* [TASK DETAILS] Beginning with the line that contains "where is each", retype the entries below exactly, ending with the line that contains "Localize each UI". Leave out any pictures.

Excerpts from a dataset
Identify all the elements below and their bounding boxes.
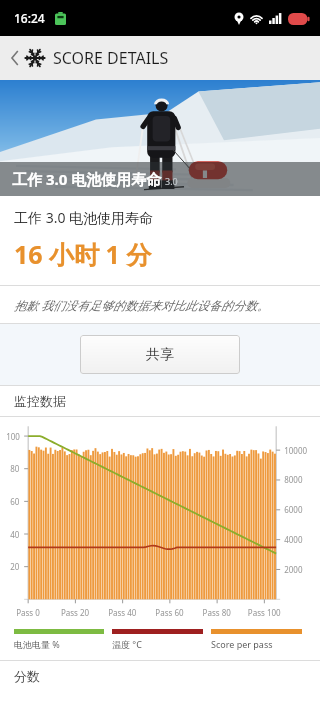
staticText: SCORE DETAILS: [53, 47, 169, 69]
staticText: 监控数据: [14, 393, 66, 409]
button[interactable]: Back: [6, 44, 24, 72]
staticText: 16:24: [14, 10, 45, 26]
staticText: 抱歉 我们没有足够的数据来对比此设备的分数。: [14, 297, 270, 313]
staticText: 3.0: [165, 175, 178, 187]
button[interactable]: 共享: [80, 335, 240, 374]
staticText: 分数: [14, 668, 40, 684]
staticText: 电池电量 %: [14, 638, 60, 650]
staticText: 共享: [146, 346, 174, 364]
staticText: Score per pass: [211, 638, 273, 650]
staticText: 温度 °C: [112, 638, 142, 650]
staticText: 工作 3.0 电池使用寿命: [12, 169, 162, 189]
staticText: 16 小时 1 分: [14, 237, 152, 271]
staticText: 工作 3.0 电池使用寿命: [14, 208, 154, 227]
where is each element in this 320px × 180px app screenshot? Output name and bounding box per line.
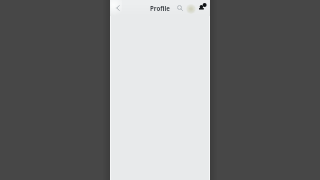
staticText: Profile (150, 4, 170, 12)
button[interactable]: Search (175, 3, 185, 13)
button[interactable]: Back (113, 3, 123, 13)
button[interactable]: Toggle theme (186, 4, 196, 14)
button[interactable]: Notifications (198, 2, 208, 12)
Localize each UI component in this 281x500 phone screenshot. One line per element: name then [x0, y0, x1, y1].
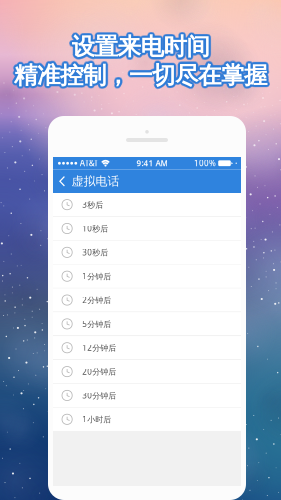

==

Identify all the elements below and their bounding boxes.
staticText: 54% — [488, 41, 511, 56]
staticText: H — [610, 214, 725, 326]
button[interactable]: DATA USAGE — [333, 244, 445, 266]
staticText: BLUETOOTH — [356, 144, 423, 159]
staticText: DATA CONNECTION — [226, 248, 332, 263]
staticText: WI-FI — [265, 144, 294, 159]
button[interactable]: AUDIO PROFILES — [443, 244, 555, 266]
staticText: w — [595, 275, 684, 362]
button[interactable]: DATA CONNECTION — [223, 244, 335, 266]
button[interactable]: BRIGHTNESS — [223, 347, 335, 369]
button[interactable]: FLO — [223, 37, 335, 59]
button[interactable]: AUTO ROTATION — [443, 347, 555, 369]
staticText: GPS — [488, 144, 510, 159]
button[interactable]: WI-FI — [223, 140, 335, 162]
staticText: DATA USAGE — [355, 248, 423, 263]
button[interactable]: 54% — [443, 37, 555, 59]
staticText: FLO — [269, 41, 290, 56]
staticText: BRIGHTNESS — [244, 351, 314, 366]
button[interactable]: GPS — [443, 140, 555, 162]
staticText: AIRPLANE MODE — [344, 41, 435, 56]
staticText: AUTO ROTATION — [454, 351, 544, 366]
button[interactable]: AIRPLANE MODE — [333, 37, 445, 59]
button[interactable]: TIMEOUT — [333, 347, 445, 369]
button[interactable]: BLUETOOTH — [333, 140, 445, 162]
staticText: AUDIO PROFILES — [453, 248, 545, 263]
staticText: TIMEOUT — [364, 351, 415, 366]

* [REPLY TO THE EXERCISE]
where is each element in this 320px × 180px app screenshot? Output name and bounding box per line.
staticText: Profile (150, 4, 170, 12)
button[interactable]: Search (175, 3, 185, 13)
button[interactable]: Back (113, 3, 123, 13)
button[interactable]: Toggle theme (186, 4, 196, 14)
button[interactable]: Notifications (198, 2, 208, 12)
Localize each UI component in this 281x500 phone screenshot. One line per element: name then [x0, y0, x1, y1].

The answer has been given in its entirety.